Task prompt:
Repeat, exactly as written, the lines from the one with "svelo cosa è" to the final line of the listing, and keep every picture out.

Material to process:

[Start of Attachment]

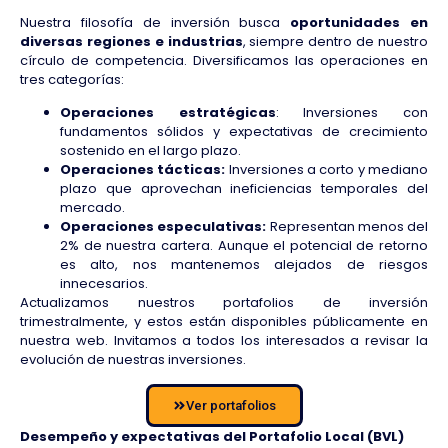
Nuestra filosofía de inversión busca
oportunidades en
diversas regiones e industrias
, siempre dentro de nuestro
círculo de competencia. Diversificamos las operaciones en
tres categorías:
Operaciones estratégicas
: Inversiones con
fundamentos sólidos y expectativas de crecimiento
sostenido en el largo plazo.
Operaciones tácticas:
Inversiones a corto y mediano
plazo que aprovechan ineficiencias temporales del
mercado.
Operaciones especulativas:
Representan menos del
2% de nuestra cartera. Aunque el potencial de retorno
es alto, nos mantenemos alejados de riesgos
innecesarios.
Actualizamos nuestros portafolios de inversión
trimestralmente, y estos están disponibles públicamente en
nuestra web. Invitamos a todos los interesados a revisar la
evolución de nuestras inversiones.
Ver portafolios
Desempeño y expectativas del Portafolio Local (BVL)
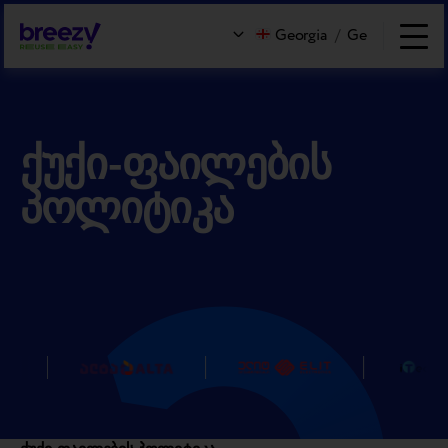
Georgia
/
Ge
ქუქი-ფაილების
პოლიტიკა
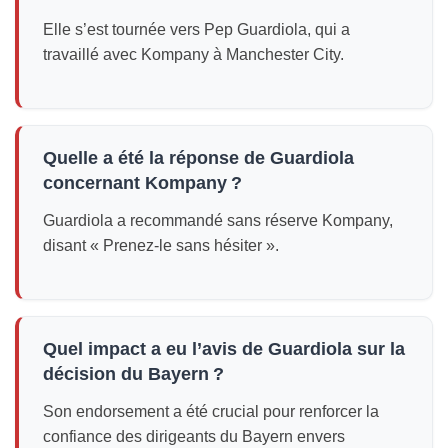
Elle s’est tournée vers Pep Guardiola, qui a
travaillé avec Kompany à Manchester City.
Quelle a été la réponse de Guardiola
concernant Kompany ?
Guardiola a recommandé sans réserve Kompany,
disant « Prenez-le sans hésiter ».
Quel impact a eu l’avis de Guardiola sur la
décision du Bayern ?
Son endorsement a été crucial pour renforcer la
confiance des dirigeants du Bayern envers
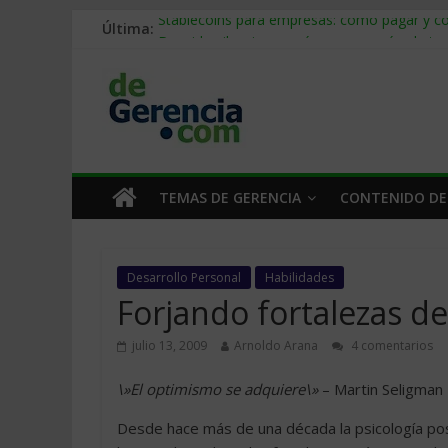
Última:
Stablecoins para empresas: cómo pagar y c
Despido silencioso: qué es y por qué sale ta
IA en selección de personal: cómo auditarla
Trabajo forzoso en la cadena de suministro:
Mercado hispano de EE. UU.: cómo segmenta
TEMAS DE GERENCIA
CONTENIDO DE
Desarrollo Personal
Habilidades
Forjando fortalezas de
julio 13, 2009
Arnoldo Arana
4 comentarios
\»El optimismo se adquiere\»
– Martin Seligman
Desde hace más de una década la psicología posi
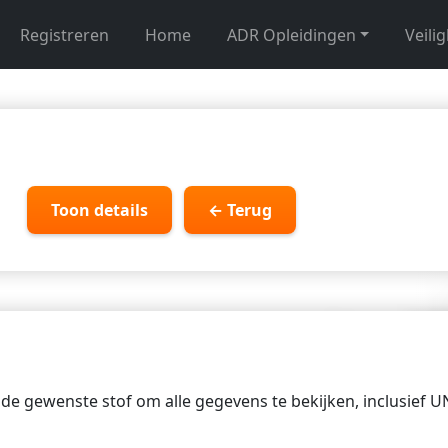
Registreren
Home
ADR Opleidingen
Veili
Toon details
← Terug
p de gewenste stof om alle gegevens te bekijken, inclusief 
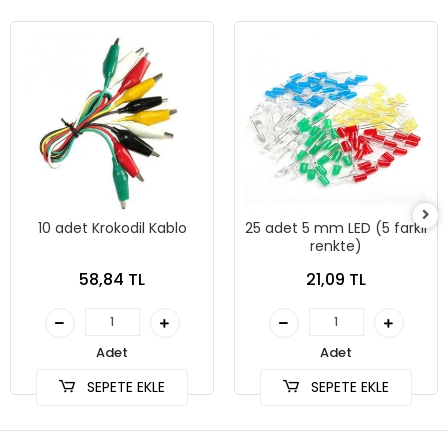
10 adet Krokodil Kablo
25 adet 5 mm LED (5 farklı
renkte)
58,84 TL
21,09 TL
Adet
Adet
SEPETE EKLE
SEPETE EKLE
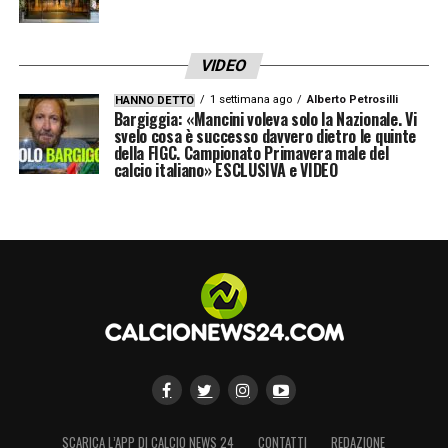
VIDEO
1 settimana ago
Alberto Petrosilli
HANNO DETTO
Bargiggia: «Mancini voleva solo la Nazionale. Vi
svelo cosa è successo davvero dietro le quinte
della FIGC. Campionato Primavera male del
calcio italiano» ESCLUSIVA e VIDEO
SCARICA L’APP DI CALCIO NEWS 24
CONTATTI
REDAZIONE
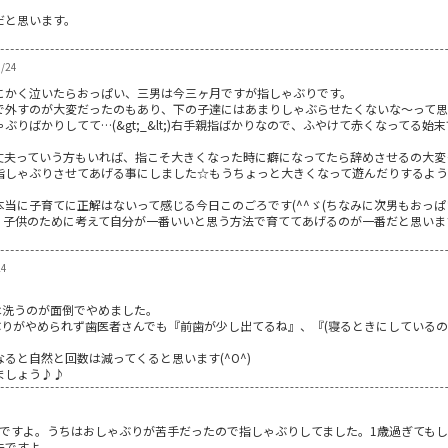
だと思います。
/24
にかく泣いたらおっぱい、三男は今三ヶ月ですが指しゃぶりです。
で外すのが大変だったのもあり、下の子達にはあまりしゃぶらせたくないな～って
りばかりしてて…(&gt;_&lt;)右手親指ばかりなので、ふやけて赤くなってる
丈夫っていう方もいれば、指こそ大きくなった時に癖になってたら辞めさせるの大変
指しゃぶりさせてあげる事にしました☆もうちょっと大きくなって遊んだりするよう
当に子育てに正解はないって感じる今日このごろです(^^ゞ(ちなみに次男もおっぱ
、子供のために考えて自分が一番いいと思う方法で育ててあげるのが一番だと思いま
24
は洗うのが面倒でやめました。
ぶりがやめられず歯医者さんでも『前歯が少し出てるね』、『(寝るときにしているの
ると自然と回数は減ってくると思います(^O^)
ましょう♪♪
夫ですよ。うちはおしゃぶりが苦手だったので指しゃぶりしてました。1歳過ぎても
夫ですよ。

[End of Attachment]

Answer section:
svelo cosa è successo davvero dietro le quinte
della FIGC. Campionato Primavera male del
calcio italiano» ESCLUSIVA e VIDEO
SCARICA L’APP DI CALCIO NEWS 24
CONTATTI
REDAZIONE
だと思います。
/24
にかく泣いたらおっぱい、三男は今三ヶ月ですが指しゃぶりです。
で外すのが大変だったのもあり、下の子達にはあまりしゃぶらせたくないな～って
りばかりしてて…(&gt;_&lt;)右手親指ばかりなので、ふやけて赤くなってる
丈夫っていう方もいれば、指こそ大きくなった時に癖になってたら辞めさせるの大変
指しゃぶりさせてあげる事にしました☆もうちょっと大きくなって遊んだりするよう
当に子育てに正解はないって感じる今日このごろです(^^ゞ(ちなみに次男もおっぱ
、子供のために考えて自分が一番いいと思う方法で育ててあげるのが一番だと思いま
24
は洗うのが面倒でやめました。
ぶりがやめられず歯医者さんでも『前歯が少し出てるね』、『(寝るときにしているの
ると自然と回数は減ってくると思います(^O^)
ましょう♪♪
夫ですよ。うちはおしゃぶりが苦手だったので指しゃぶりしてました。1歳過ぎても
夫ですよ。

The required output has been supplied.